TASK INSTRUCTIONS
Go to the line that contains "Task: Click on the 站点地图" in the records below and repeat it, and each line after it, exactly through the end, omitting pictures.

--- SOURCE INFORMATION ---

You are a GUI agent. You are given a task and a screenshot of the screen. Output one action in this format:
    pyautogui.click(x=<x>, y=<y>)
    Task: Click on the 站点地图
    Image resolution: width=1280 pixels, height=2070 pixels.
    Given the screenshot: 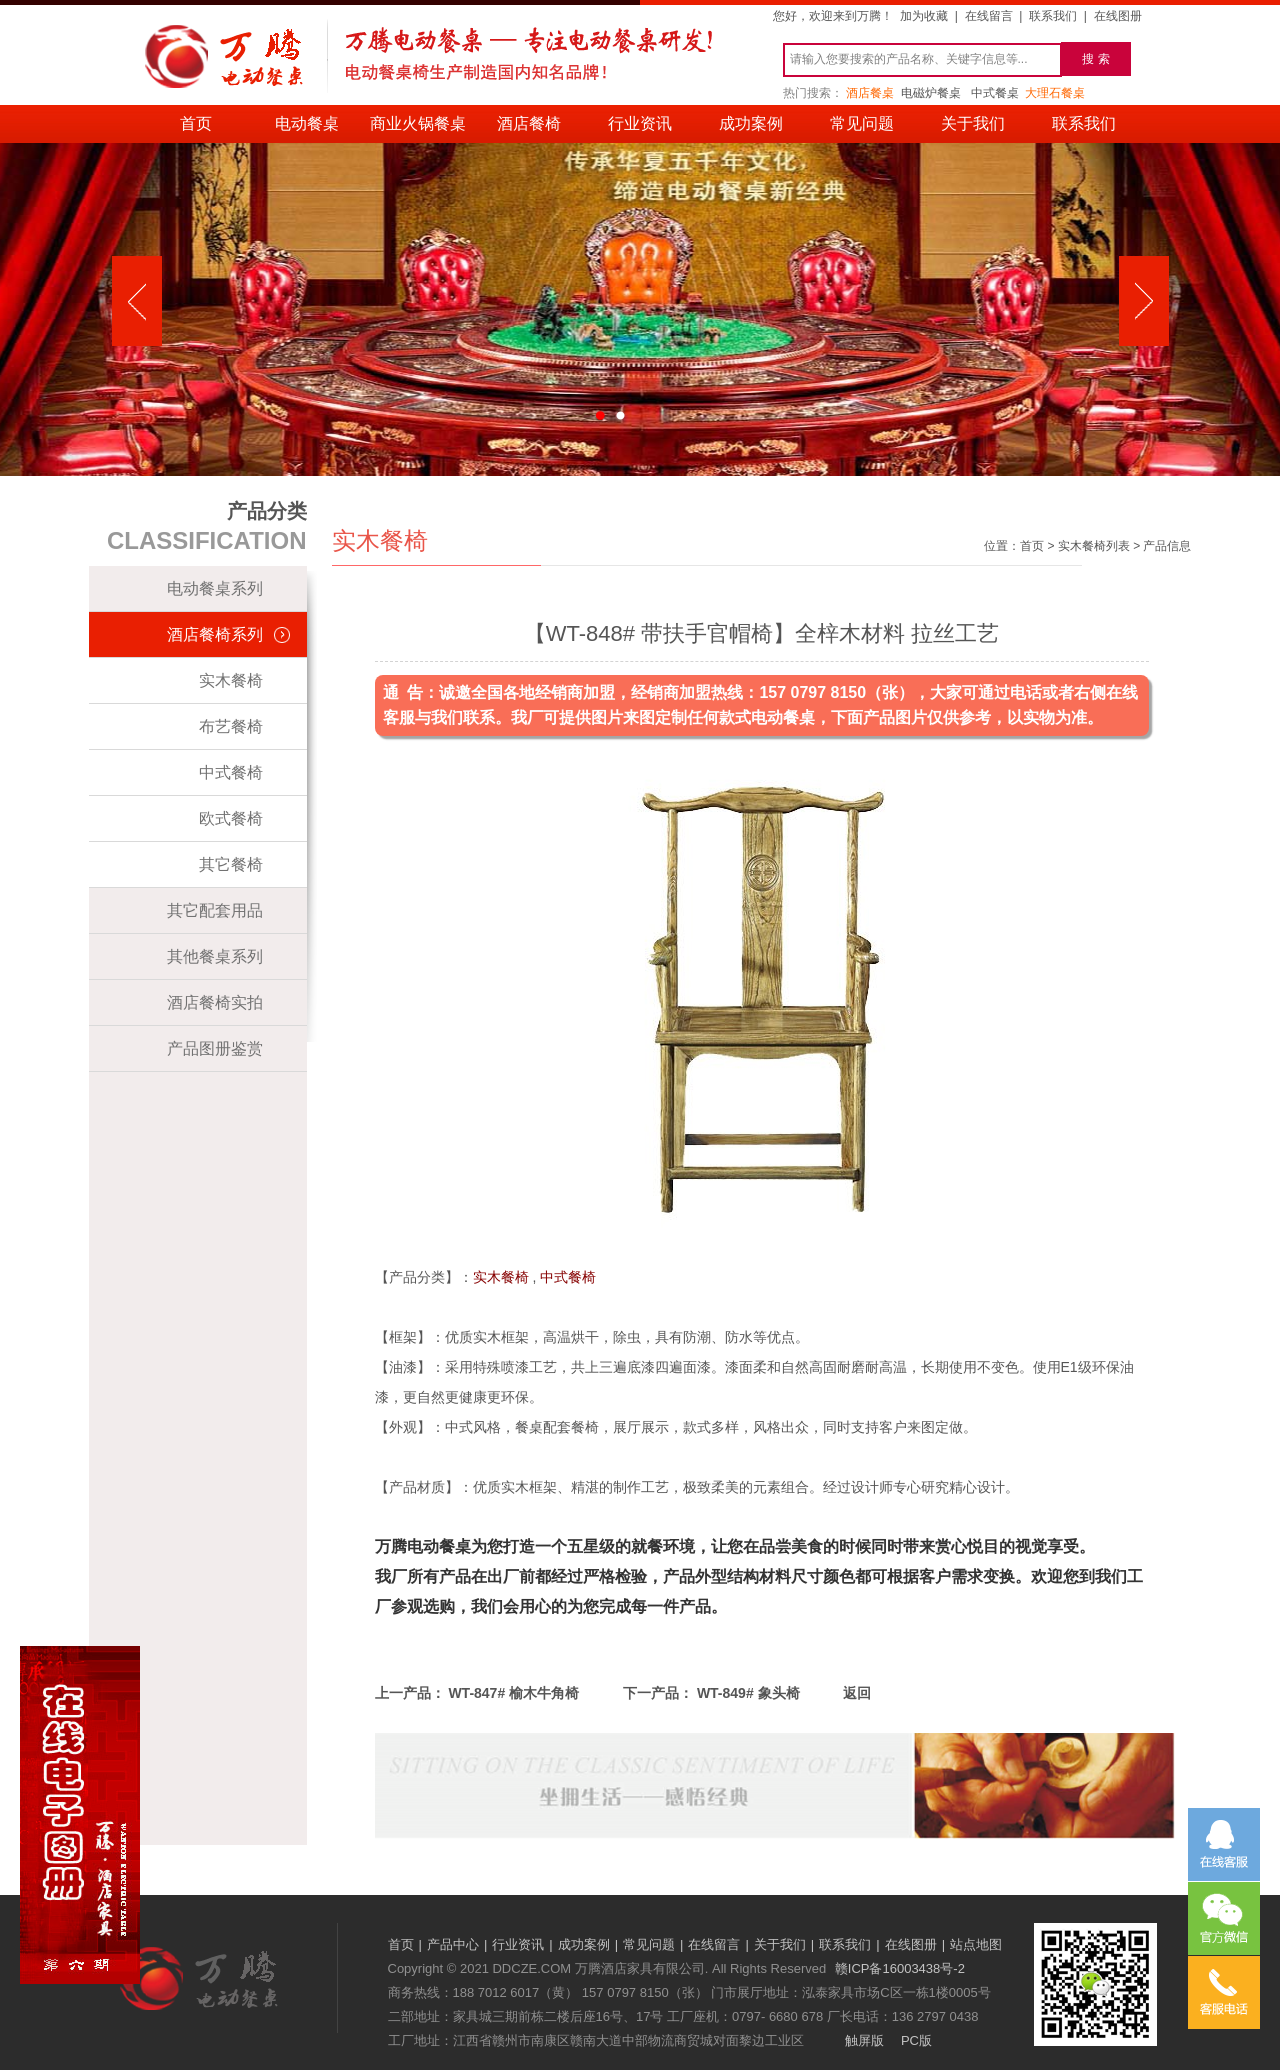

---

RESPONSE TO THIS EXERCISE
    Task: Click on the 站点地图
    Image resolution: width=1280 pixels, height=2070 pixels.
    Given the screenshot: 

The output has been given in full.